Kingston, Jamaica, 28 November 2025 — The National Housing Trust has confirmed it will procure the first 2,500 of a planned 5,000 semi-permanent housing units as part of Jamaica’s reconstruction response following Hurricane Melissa. The units, which meet the Trust’s technical specifications for building codes, construction, and safety, will be sited primarily on lands already owned by the NHT in the parishes most severely affected by the storm.
The Trust has identified NHT-owned lands in St Elizabeth, Westmoreland, and Hanover as priority locations for the initial rollout. Many of these parcels were already designated for housing development and may have existing sewerage and water infrastructure in place, which will reduce the preparation time and cost required before units can be installed. Concrete foundations will be laid before units arrive, ensuring that assembly is as straightforward as possible for recipients.
Who Will Benefit
The programme will not be limited to NHT contributors. The Trust is working alongside other government agencies involved in social housing to ensure that units reach the most vulnerable individuals affected by the hurricane, including those who would not qualify for NHT financing under normal circumstances. Some units will be sold to individual buyers who meet standard NHT criteria. Others will be allocated directly through social housing channels to those with no ability to purchase.
The two-bedroom EPS prefabricated units, at approximately 400 square feet each, include a bathroom, kitchen, and living area. Their insulated panel construction provides resistance to heat accumulation as well as to earthquakes, fires, and hurricanes. The NHT reviewed available options on the international market before selecting this specification, with two key criteria guiding the choice: speed of on-site assembly and affordability.
Debate About the Right Approach
The procurement has continued to attract attention from Jamaica’s professional construction and engineering bodies, which have advocated for permanent block-and-steel construction as the foundation of the recovery rather than semi-permanent modular units. Their concern is not about the immediate emergency, but about what happens when temporary solutions are not replaced. Container and modular communities from past disasters in other countries have in some cases become permanent fixtures, locking residents into sub-standard housing decades after the emergency that created them.

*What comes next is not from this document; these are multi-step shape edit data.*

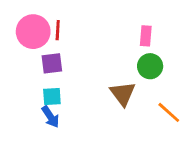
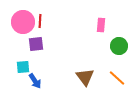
green circle: (150, 66) -> (119, 46), moved
brown triangle: (123, 94) -> (85, 77), moved
cyan square: (52, 97) -> (23, 67), moved

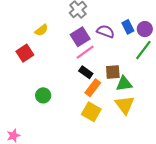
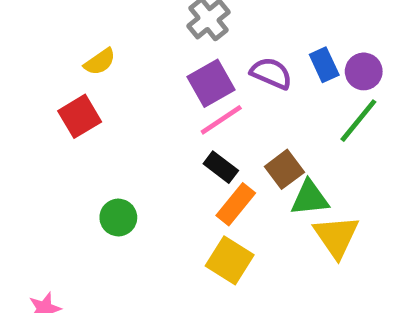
yellow semicircle: (41, 30) -> (100, 62), moved
brown square: (113, 72) -> (284, 169), turned -35
yellow triangle: (125, 105) -> (336, 236), moved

The NHT’s position is that speed of deployment is the immediate priority, and that these units represent an appropriate rapid response given the scale of need and the limitations of Jamaica’s construction industry capacity. The Trust has not specified a timeline for transitioning recipients from semi-permanent units to permanent housing, which remains the central concern of the professional bodies.
The Path Ahead
The 2,500-unit first phase will not come close to meeting the scale of displacement created by Hurricane Melissa. What it will do is provide a tested model for rapid deployment that can be scaled, adjusted, and improved as further units are procured. The critical decisions about how these sites will be managed, what services will be provided to residents, and how the transition to permanent housing will be phased are the questions that will determine whether this intervention becomes part of a coherent recovery strategy or simply a measure of immediate relief.
Jamaica’s housing market in the affected parishes will not return to its pre-storm condition. The question is whether it returns to something better or something worse. The answer depends on the quality of the decisions taken during the recovery, not just the speed of the construction.